• [Exercise instructions]: Where the line containing "Words With Friends Cheat" appears in the records below, begin there and output each line verbatim through the last line.

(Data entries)

━━━

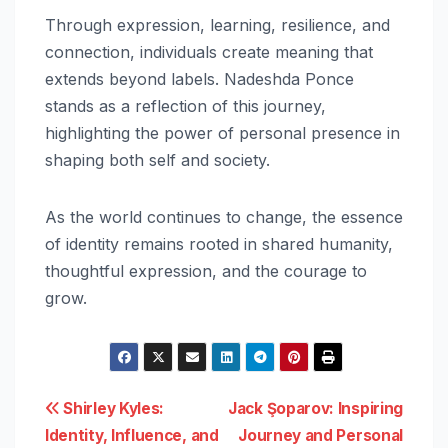
Through expression, learning, resilience, and
connection, individuals create meaning that
extends beyond labels. Nadeshda Ponce
stands as a reflection of this journey,
highlighting the power of personal presence in
shaping both self and society.
As the world continues to change, the essence
of identity remains rooted in shared humanity,
thoughtful expression, and the courage to
grow.
Post
Shirley Kyles:
Jack Şoparov: Inspiring
Identity, Influence, and
Journey and Personal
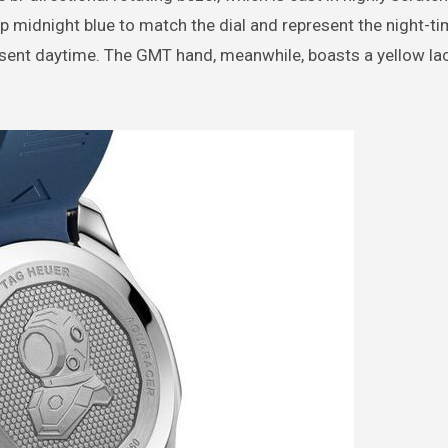
ep midnight blue to match the dial and represent the night-ti
present daytime. The GMT hand, meanwhile, boasts a yellow la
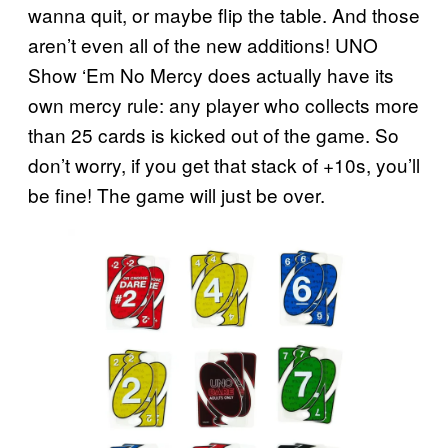
wanna quit, or maybe flip the table. And those
aren’t even all of the new additions! UNO
Show ‘Em No Mercy does actually have its
own mercy rule: any player who collects more
than 25 cards is kicked out of the game. So
don’t worry, if you get that stack of +10s, you’ll
be fine! The game will just be over.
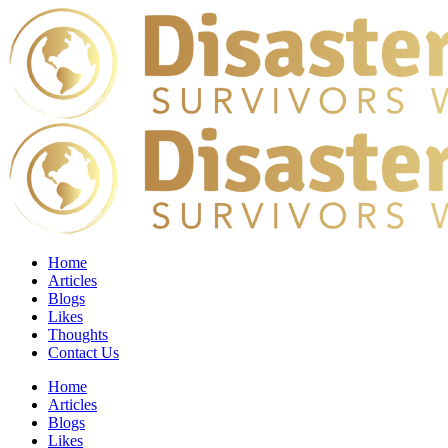
Home
Articles
Blogs
Likes
Thoughts
Contact Us
Home
Articles
Blogs
Likes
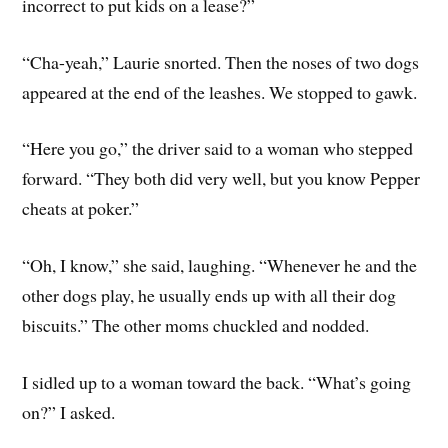
incorrect to put kids on a lease?”
“Cha-yeah,” Laurie snorted. Then the noses of two dogs
appeared at the end of the leashes. We stopped to gawk.
“Here you go,” the driver said to a woman who stepped
forward. “They both did very well, but you know Pepper
cheats at poker.”
“Oh, I know,” she said, laughing. “Whenever he and the
other dogs play, he usually ends up with all their dog
biscuits.” The other moms chuckled and nodded.
I sidled up to a woman toward the back. “What’s going
on?” I asked.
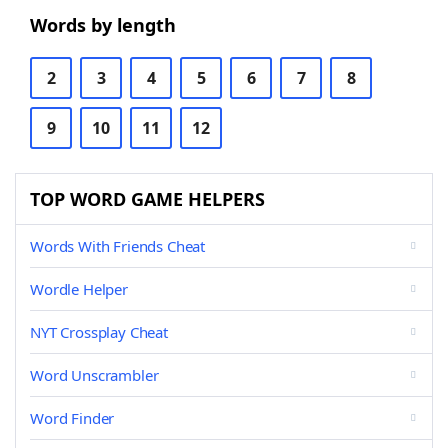
Words by length
2
3
4
5
6
7
8
9
10
11
12
TOP WORD GAME HELPERS
Words With Friends Cheat
Wordle Helper
NYT Crossplay Cheat
Word Unscrambler
Word Finder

━━━

• [Answer to this problem]:
Words With Friends Cheat
Wordle Helper
NYT Crossplay Cheat
Word Unscrambler
Word Finder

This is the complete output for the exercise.